4. Senior blood and urine screening
Lab screening can play an important part in the early detection of disease for your pet. The earlier disease is detected, the more likely we are to be able to treat your pet and provide a better quality of life. Lab work helps us assess internal organ function (including liver and kidney health and bone marrow function) as well as evaluating for hormonal disorders such as Diabetes and thyroid disease. It is much more likely that we can intervene with treating disease if pets are asymptomatic or minimally symptomatic.

• In small dogs (< 40lbs), lab work should be considered annually once they reach ~ 10 years of age.
• In large dogs (> 40lbs), lab work should be considered annually once they reach ~ 8 years of age.
• In giant breeds, lab work should be considered annually once they reach ~ 5 years of age.
• In cats, lab work should be considered once they reach ~ 10 years of age.

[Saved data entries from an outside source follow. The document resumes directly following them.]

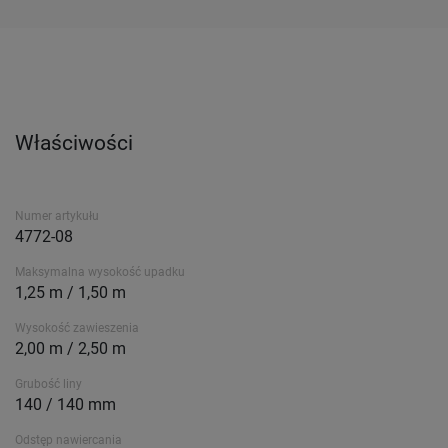
Właściwości
Numer artykułu
4772-08
Maksymalna wysokość upadku
1,25 m / 1,50 m
Wysokość zawieszenia
2,00 m / 2,50 m
Grubość liny
140 / 140 mm
Odstęp nawiercania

The above guidelines are just that, guidelines. Your veterinarian may recommend more frequent monitoring based on your pet’s health or results of their initial lab work. They may also recommend other routine screening including annual or bi-annual chest x-rays (to evaluate heart and lung health) and ultrasound (to assess their abdominal organ health). This may be especially important if there is a genetic history of cancer or hormonal imbalance.

All of the veterinarians at Bishop Ranch are willing and excited to be a part of your pet’s health care. However, just like humans, it can also be beneficial to form a relationship with a vet who can provide long-term care for your pet. Your pet’s wellness visit is an opportunity for you to bond with your veterinarian and for them to get to know your pet!